Home Economic Trends Revised Data Show Initial Claims Plateauing – Robert Hughes (10/26/2020)

Revised Data Show Initial Claims Plateauing – Robert Hughes (10/26/2020)

NOTE: California has completed its pause in processing of initial claims and has resumed reporting actual unemployment insurance claims data based on their weekly claims activity. The latest data reflects actual counts for California for the current week and revisions to the two prior weeks.

Initial claims for regular state unemployment insurance totaled 787,000 for the week ending October 17, down 55,000 from the previous week’s revised tally of 842,000 (see first chart). Claims have dropped slightly below 800,000 for just the second time since surging in March (see first chart). The four-week average was 811,250, down 21,500 from the prior average. The latest week is the 31st week of historically massive claims. Prior to the lockdowns, initial claims were running around 230,000 (see first chart). Persistent initial claims at such a historically high level remain a very troubling sign for the labor market recovery and the economy.

The number of ongoing claims for state unemployment programs totaled 8.982 million for the week ending October 3, down 1.22 million from the prior week (see second chart). For the same week in 2019, ongoing claims were 1.367 million. Continuing claims from state programs have trended lower since the peak in early March. Over the same period, continuing claims in all federal programs have trended higher, reaching 14.198 million for the week ending October 3.
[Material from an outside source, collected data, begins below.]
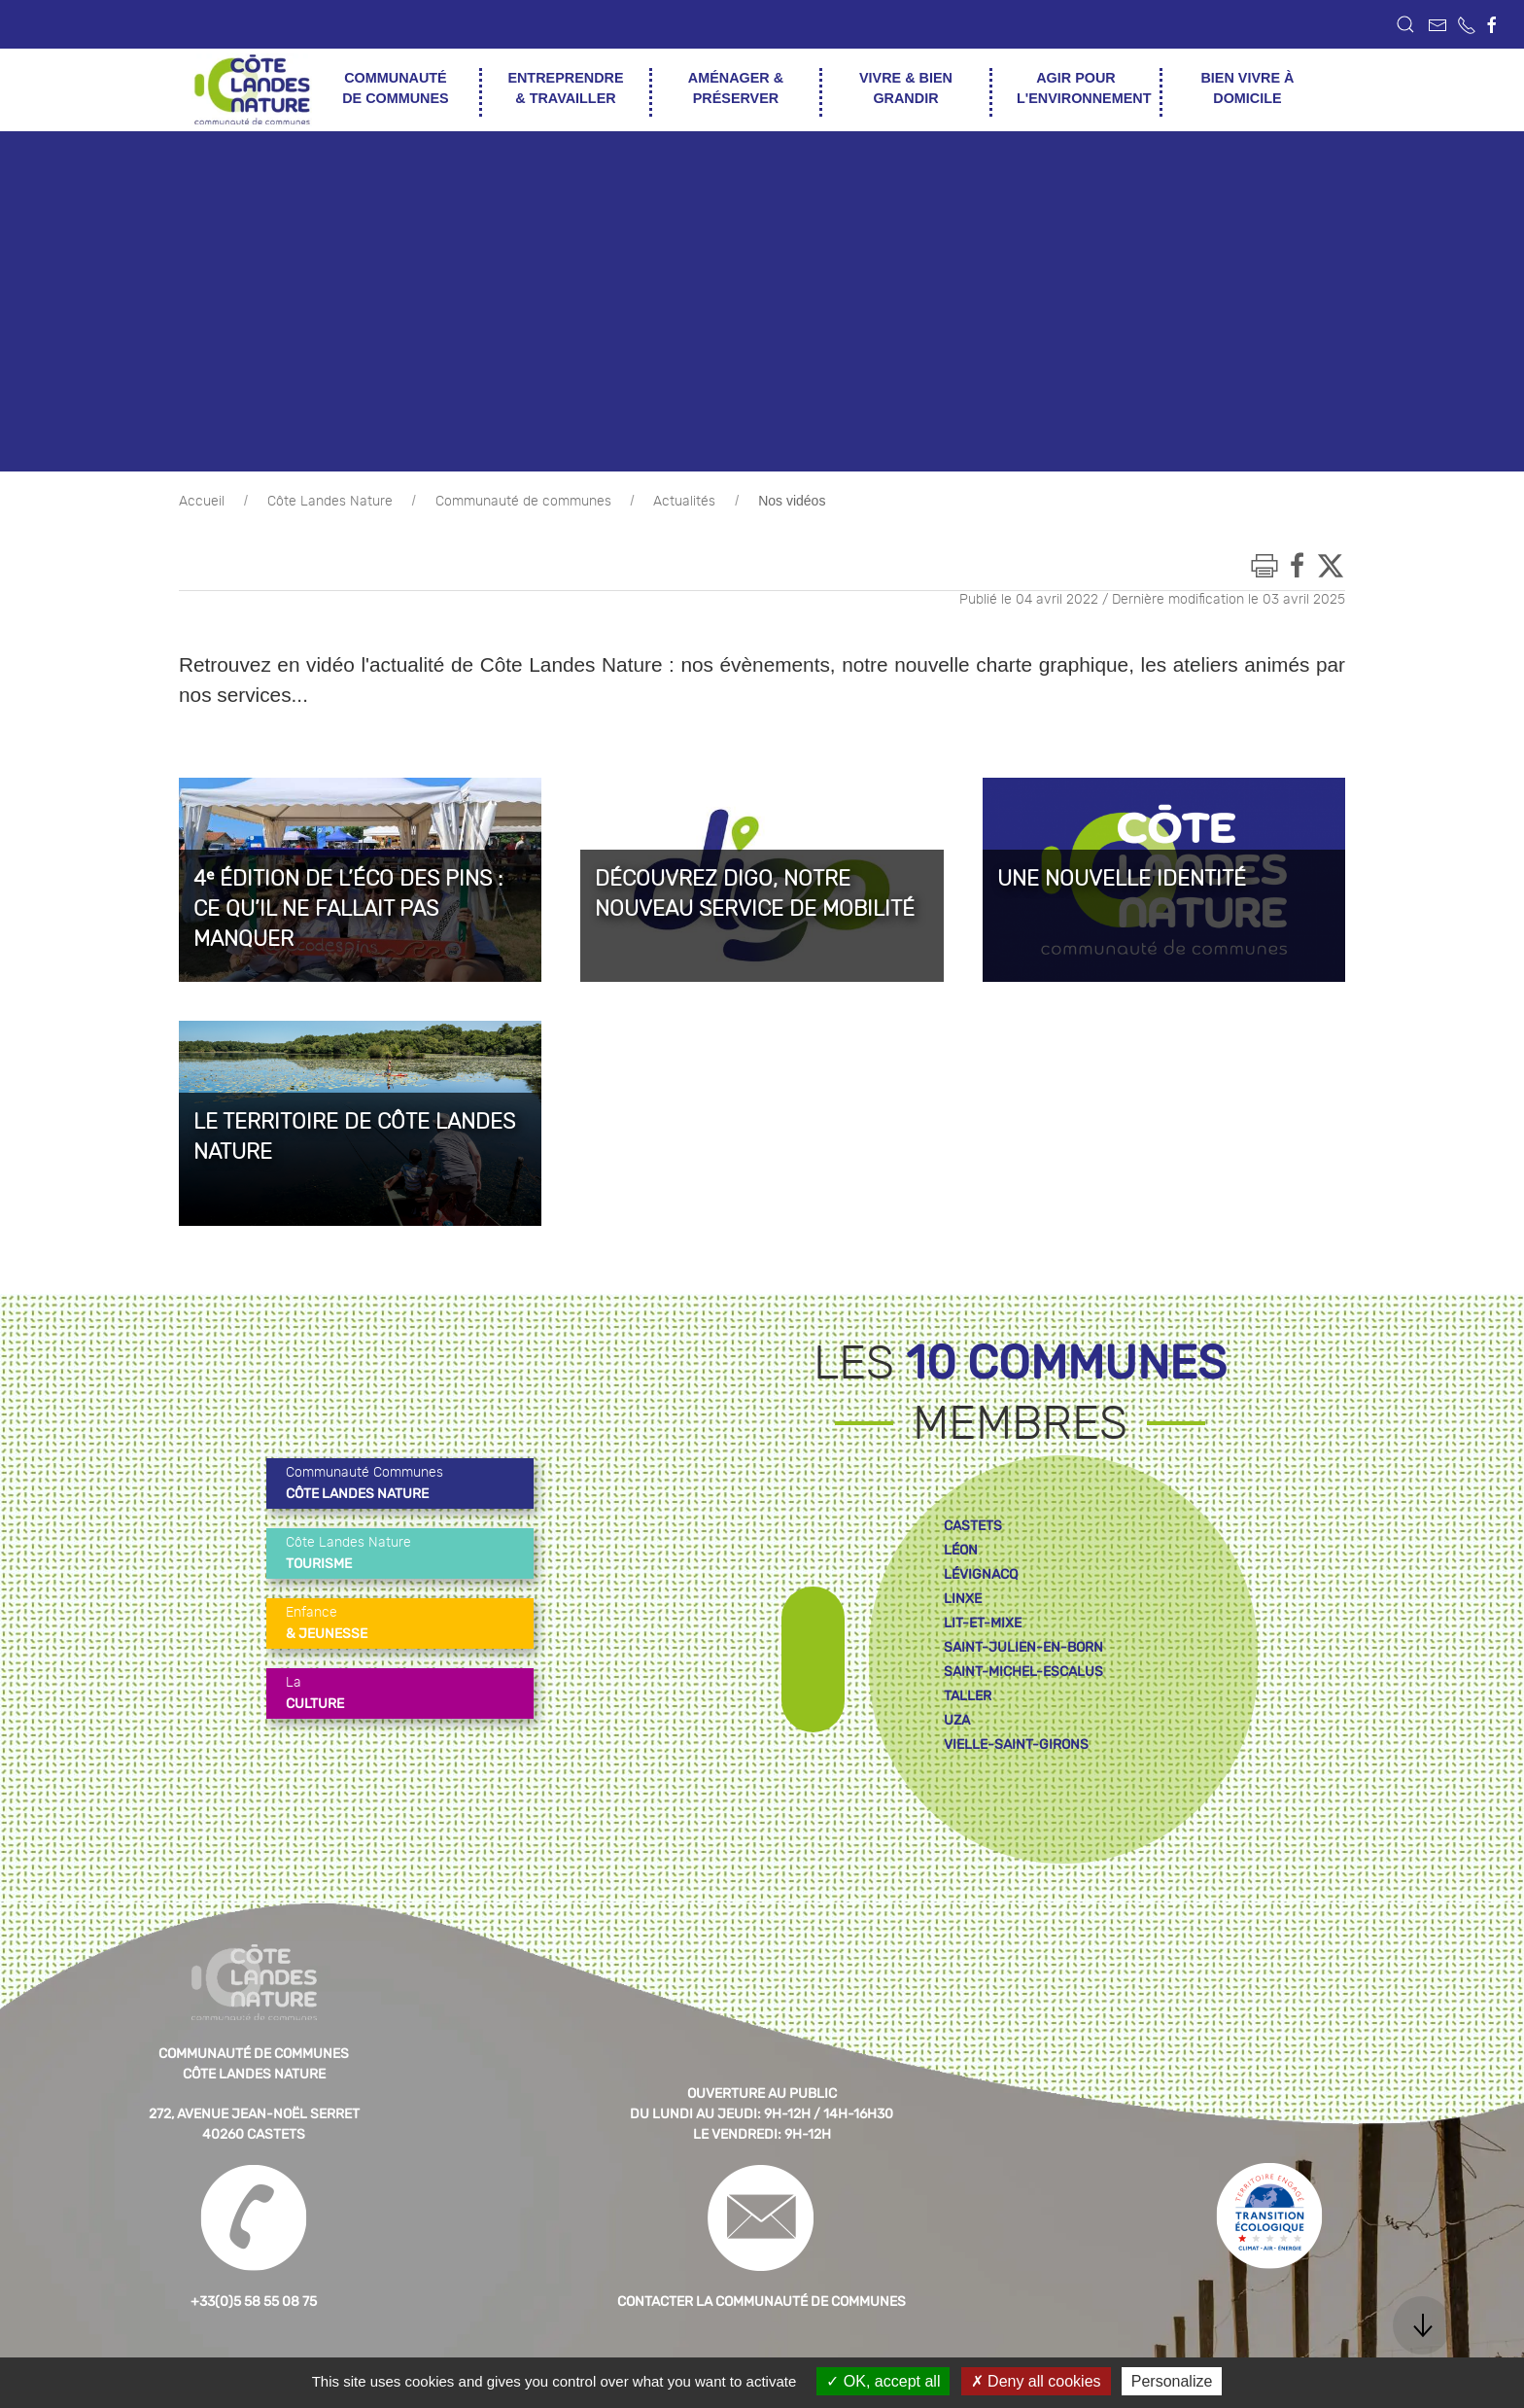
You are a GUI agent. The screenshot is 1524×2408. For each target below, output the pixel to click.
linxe (963, 1598)
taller (967, 1696)
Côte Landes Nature (330, 501)
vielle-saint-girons (1016, 1744)
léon (961, 1550)
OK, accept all (883, 2381)
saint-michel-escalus (1023, 1671)
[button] (1405, 24)
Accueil (202, 501)
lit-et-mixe (983, 1623)
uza (957, 1720)
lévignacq (981, 1574)
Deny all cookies (1036, 2381)
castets (973, 1526)
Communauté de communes (523, 501)
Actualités (684, 501)
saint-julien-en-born (1023, 1647)
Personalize (1172, 2381)
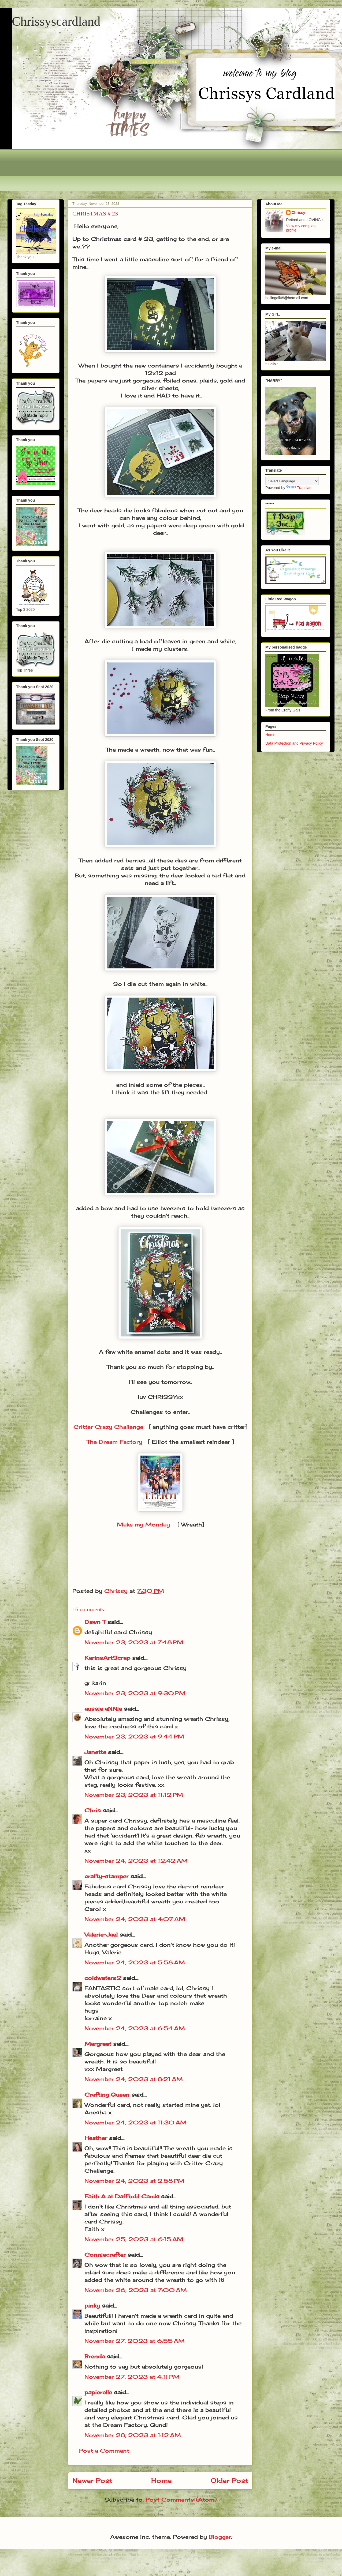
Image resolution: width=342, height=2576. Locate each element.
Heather (95, 2138)
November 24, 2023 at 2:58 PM (134, 2180)
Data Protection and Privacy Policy (294, 743)
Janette (95, 1752)
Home (161, 2480)
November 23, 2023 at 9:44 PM (134, 1736)
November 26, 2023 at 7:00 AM (135, 2290)
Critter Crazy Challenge (108, 1426)
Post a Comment (104, 2450)
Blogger (220, 2536)
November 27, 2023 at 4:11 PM (132, 2376)
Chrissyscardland (56, 21)
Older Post (229, 2480)
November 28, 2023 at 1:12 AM (132, 2435)
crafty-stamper (106, 1876)
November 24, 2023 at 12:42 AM (136, 1860)
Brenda (94, 2356)
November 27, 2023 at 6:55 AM (134, 2341)
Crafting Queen (106, 2094)
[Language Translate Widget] (292, 481)
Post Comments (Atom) (181, 2499)
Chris (92, 1810)
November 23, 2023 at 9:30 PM (134, 1693)
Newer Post (92, 2480)
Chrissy (298, 212)
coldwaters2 (102, 1978)
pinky (92, 2305)
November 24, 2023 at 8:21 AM (133, 2079)
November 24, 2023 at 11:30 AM (135, 2122)
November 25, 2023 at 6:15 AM (133, 2239)
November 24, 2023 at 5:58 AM (134, 1962)
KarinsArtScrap (107, 1657)
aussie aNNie (103, 1708)
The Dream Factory (114, 1441)
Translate (299, 488)
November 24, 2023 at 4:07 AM (134, 1919)
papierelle (98, 2392)
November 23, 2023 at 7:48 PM (133, 1642)
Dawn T (95, 1622)
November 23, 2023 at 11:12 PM (133, 1794)
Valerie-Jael (101, 1934)
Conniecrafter (105, 2254)
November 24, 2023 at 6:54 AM (134, 2028)
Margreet (97, 2043)
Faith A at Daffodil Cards (121, 2196)
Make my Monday (143, 1524)
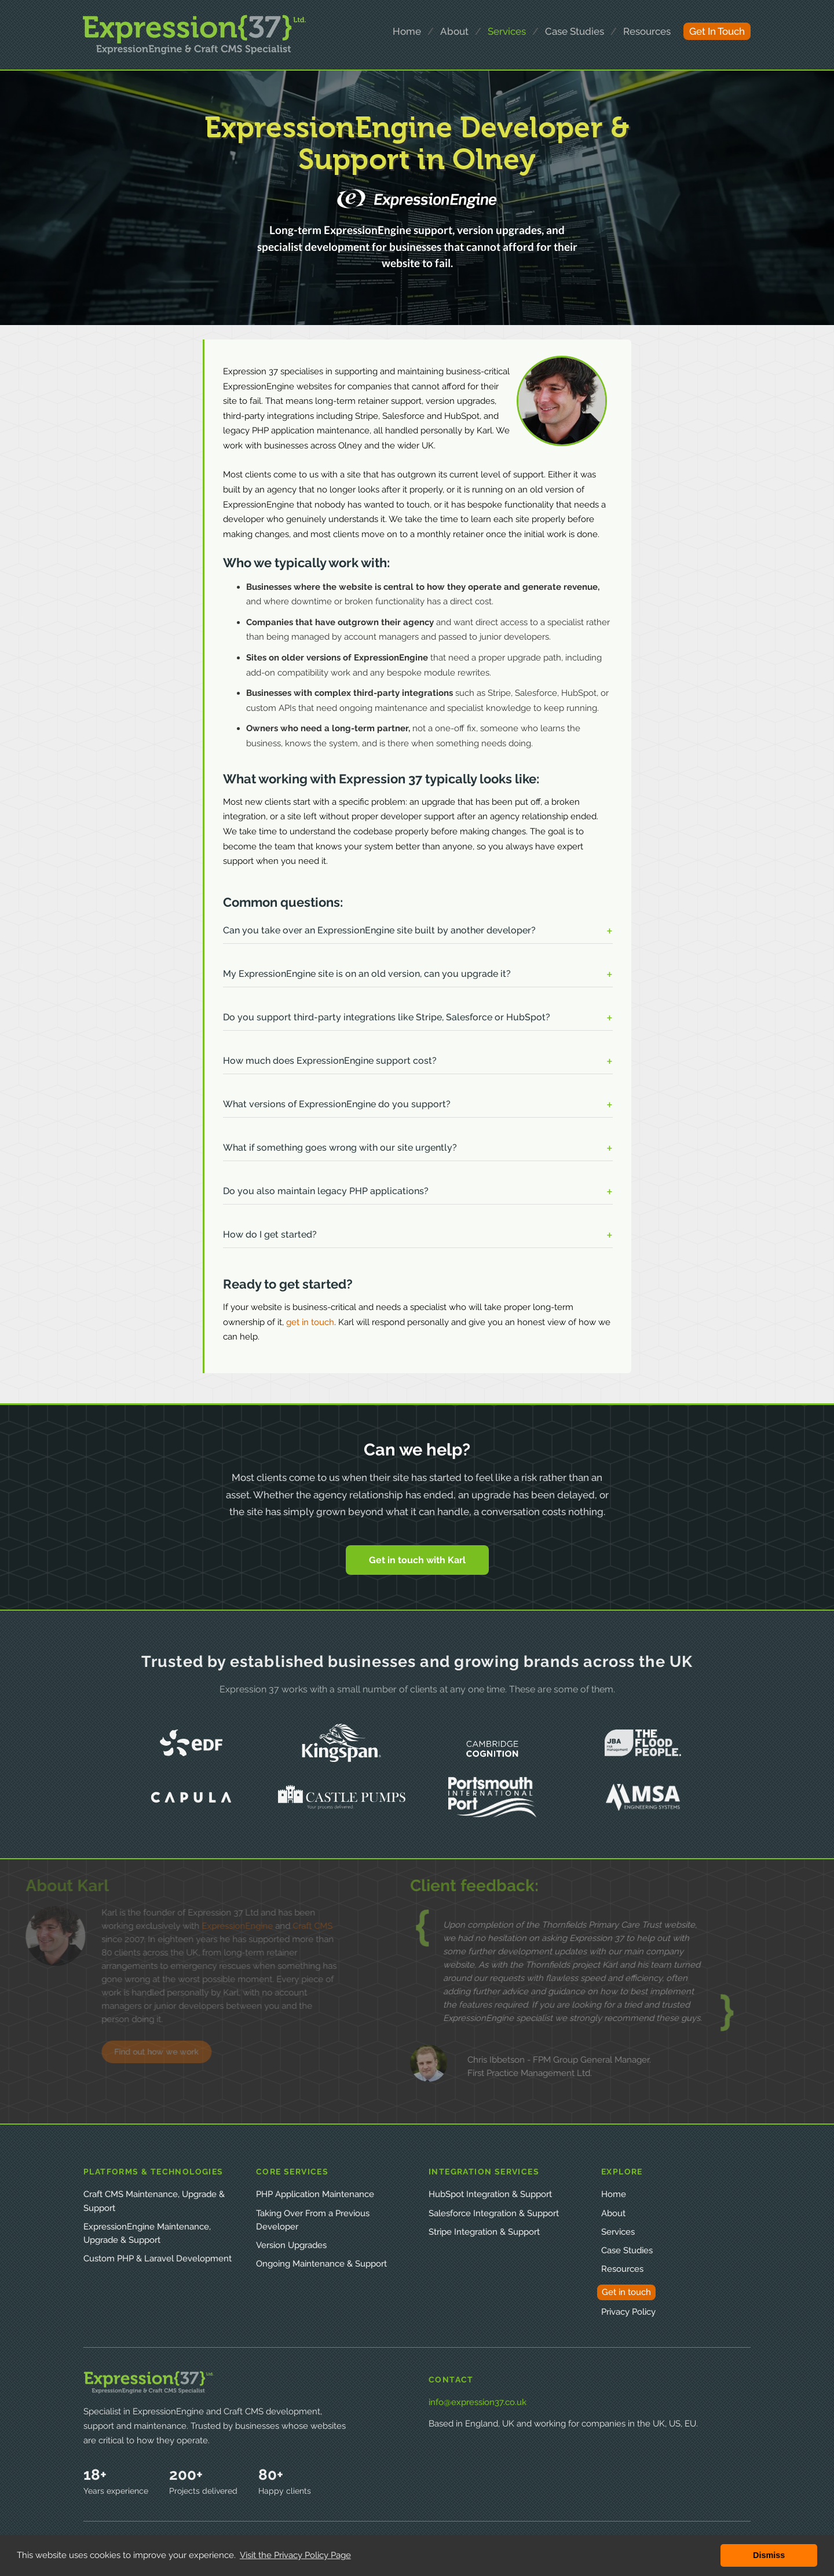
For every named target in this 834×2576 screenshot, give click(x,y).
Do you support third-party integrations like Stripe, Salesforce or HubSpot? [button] (386, 1017)
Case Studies (627, 2250)
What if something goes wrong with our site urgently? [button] (340, 1147)
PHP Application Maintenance (315, 2194)
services (507, 31)
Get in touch (626, 2292)
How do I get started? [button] (270, 1234)
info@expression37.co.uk (477, 2402)
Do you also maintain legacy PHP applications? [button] (326, 1190)
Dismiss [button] (769, 2555)
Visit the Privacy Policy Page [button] (295, 2555)
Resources (622, 2269)
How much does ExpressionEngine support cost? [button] (330, 1060)
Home (613, 2194)
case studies (574, 31)
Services (618, 2232)
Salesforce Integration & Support (494, 2213)
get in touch (717, 31)
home (407, 31)
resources (647, 31)
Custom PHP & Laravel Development (157, 2258)
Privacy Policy (628, 2312)
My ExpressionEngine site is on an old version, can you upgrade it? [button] (367, 973)
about (454, 31)
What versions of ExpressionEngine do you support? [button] (337, 1104)
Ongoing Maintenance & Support (321, 2263)
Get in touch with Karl (417, 1560)
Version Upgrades (291, 2245)
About (613, 2213)
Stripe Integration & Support (484, 2232)
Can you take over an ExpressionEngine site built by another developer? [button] (379, 930)
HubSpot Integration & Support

The total number of people claiming benefits in all unemployment programs including all emergency programs was 23.150 million for the week ended October 3, down 1.046 million from the prior week. While there has been improvement from the catastrophic results in March and April, the current level of weekly initial claims is still very high and continuing claims are still massive (see second chart).

Government-imposed restrictions intended to slow the spread of Covid-19 continue to wreak havoc on the economy and the labor market. The longer consumers remain restricted and businesses remain closed or limited, the more uncertain a labor market recovery becomes and the higher the probability of a slow and drawn-out economic recovery.